# [What is being asked]
Report back each line of the records that contains the string "Chip".

# [Dataset]
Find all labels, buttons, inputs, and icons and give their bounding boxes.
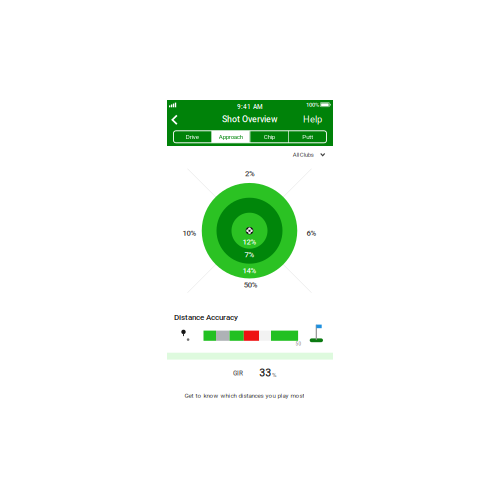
staticText: 10%: [182, 229, 196, 238]
button[interactable]: Putt: [289, 131, 326, 143]
staticText: Chip: [264, 133, 275, 140]
staticText: Get to know which distances you play mos…: [184, 392, 304, 399]
staticText: Approach: [219, 133, 243, 140]
staticText: 33: [259, 367, 271, 379]
staticText: 100%: [306, 101, 319, 108]
staticText: 50%: [244, 280, 258, 290]
staticText: %: [272, 371, 276, 378]
staticText: 12%: [242, 237, 256, 246]
staticText: 50: [296, 341, 302, 347]
staticText: Putt: [302, 133, 313, 140]
button[interactable]: Drive: [174, 131, 211, 143]
staticText: 6%: [306, 228, 316, 238]
staticText: All Clubs: [293, 151, 314, 158]
button[interactable]: All Clubs: [285, 149, 325, 161]
staticText: Drive: [186, 133, 199, 140]
staticText: Shot Overview: [222, 114, 278, 124]
button[interactable]: Back: [166, 111, 184, 129]
staticText: 7%: [244, 250, 254, 259]
staticText: 14%: [242, 266, 256, 275]
staticText: GIR: [233, 370, 243, 377]
button[interactable]: Approach: [212, 131, 250, 143]
staticText: Distance Accuracy: [174, 312, 238, 322]
staticText: Help: [303, 114, 322, 125]
button[interactable]: Help: [300, 110, 326, 128]
button[interactable]: Chip: [250, 131, 288, 143]
staticText: 2%: [245, 169, 255, 178]
staticText: 9:41 AM: [237, 103, 263, 110]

# [Solution below]
staticText: Chip: [264, 133, 275, 140]
button[interactable]: Chip: [250, 131, 288, 143]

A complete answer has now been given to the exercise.